We are looking at Luke’s version of what we traditionally call the Lord’s Prayer. The form we are most used to is found in Matthew, but Luke’s gospel may contain the earliest form. Its simplicity may make it more ideal for examining how this prayer can help us experience God’s presence. In the first blog of this series, we saw how an Aramaic word abba was behind the word translated “Father”. It was a word that pointed toward intimacy, trust, and love. This is highlighted further in the next two phrases of the prayer: “Hallowed be your name. Your kingdom come.”

Unless one is at home in the Christian tradition, these phrases may sound strange–even off-putting.
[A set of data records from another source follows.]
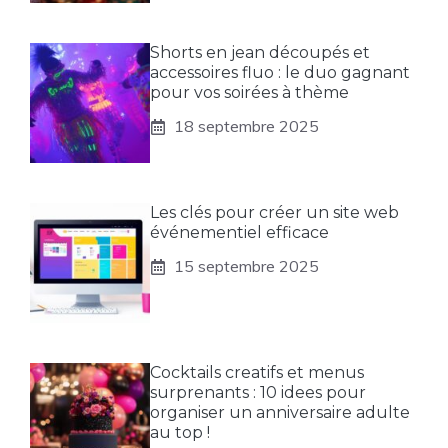
Shorts en jean découpés et
accessoires fluo : le duo gagnant
pour vos soirées à thème
18 septembre 2025
Les clés pour créer un site web
événementiel efficace
15 septembre 2025
Cocktails creatifs et menus
surprenants : 10 idees pour
organiser un anniversaire adulte
au top !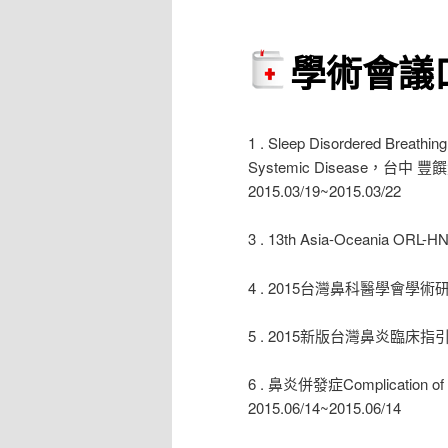
學術會議
1 . Sleep Disordered Breathing 
Systemic Disease，台中 豐饌魚
2015.03/19~2015.03/22
3 . 13th Asia-Oceania ORL
4 . 2015台灣鼻科醫學會學術研討會
5 . 2015新版台灣鼻炎臨床指引
6 . 鼻炎併發症Complicati
2015.06/14~2015.06/14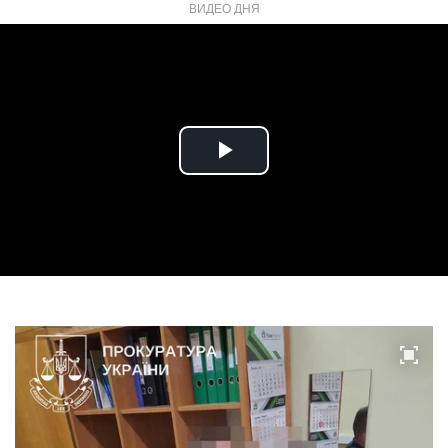
ВИДЕО ДНЯ
Play
Video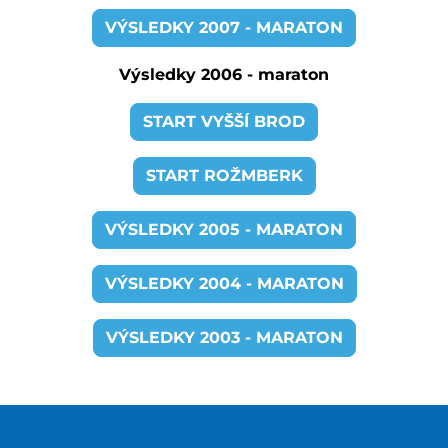
VÝSLEDKY 2007 - MARATON
Výsledky 2006 - maraton
START VYŠŠÍ BROD
START ROŽMBERK
VÝSLEDKY 2005 - MARATON
VÝSLEDKY 2004 - MARATON
VÝSLEDKY 2003 - MARATON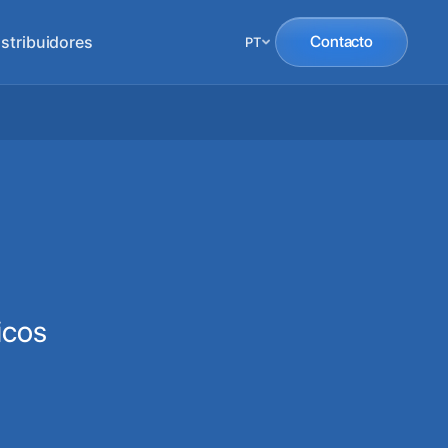
istribuidores
Contacto
PT
icos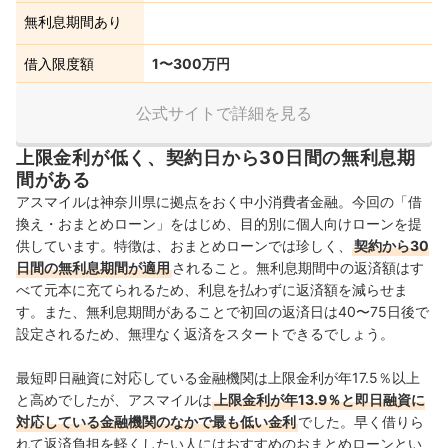
無利息期間あり
借入限度額
1〜300万円
公式サイトで詳細を見る
上限金利が低く、契約日から30日間の無利息期
間がある
アスマイルは神奈川県に拠点をおく中小消費者金融。今回の「借
換え・おまとめローン」をはじめ、目的別に個人向けローンを提
供しています。
特徴は、おまとめローンでは珍しく、
契約から30
日間の無利息期間が適用
されること。無利息期間中の返済額はす
べ
て元本に充てられるため、利息を払わずに返済額を減らせま
す。また、無利息期間があることで初回の返済日は40〜75日後で
設定されるため、無理なく返済をスタートできるでしょう。
最短即日融資に対応している金融機関は上限金利が年17.5％以上
と高めでしたが、アスマイルは
上限金利が年13.9％と即日融資に
対応している金融機関のなかで最も低い金利
でした。早く借りら
れて返済負担を軽くしたい人にはおすすめのおまとめローンとい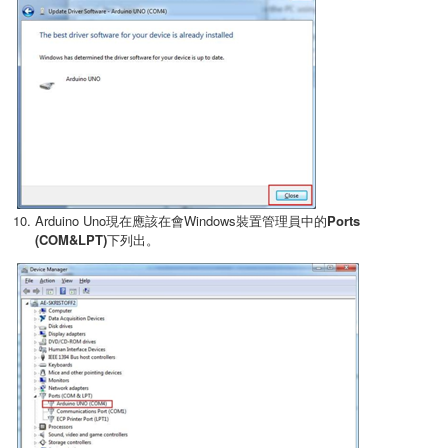
Arduino Uno現在應該在會Windows裝置管理員中的
Ports
(COM&LPT)
下列出。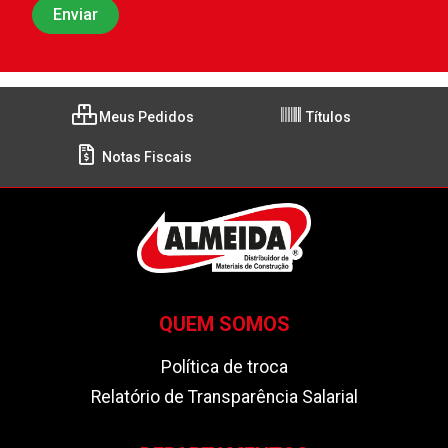
Meus Pedidos
Títulos
Notas Fiscais
QUEM SOMOS
Política de troca
Relatório de Transparência Salarial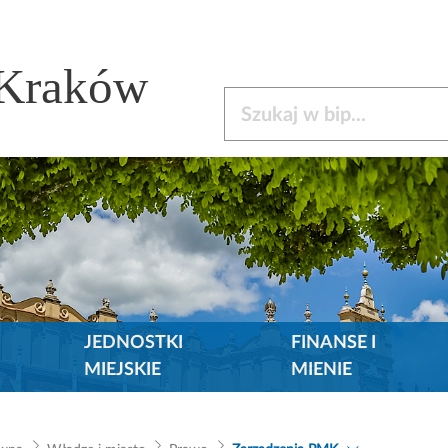
 Kraków
Szukaj w bip
JEDNOSTKI
FINANSE I
MIEJSKIE
MIENIE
I believe that both of these phrases carried the same meaning. And that meaning is “May your purpose in creation be achieved.” It is a prayer that what God began in creation would be completed.

As the wonderful abba word focuses on the nature of God, it also helps us to understand God’s purpose. In creation, God’s desire was that God’s character would be fully revealed in all of the created order. And that character is love. God created us in love and wants us to manifest that same faithful love; to be open to the intimacy of love which can flow through all things.

Now, I am not naive about our world. Love is not yet seen in all things. Intimacy is not possible where patience, gentleness, and kindness have not yet blossomed. Nevertheless, God’s purpose still remains. If we want to join with God in fashioning the world of God’s dreams, let us pray.

The prayer might be something like this: Gracious God help us and all of creation to have spirits overflowing with your kind of love–a love that is patient and kind, unselfish and giving.

It may be that every time we pray such a prayer with sincere hearts, the world turns a little more toward love–God’s beautiful purpose.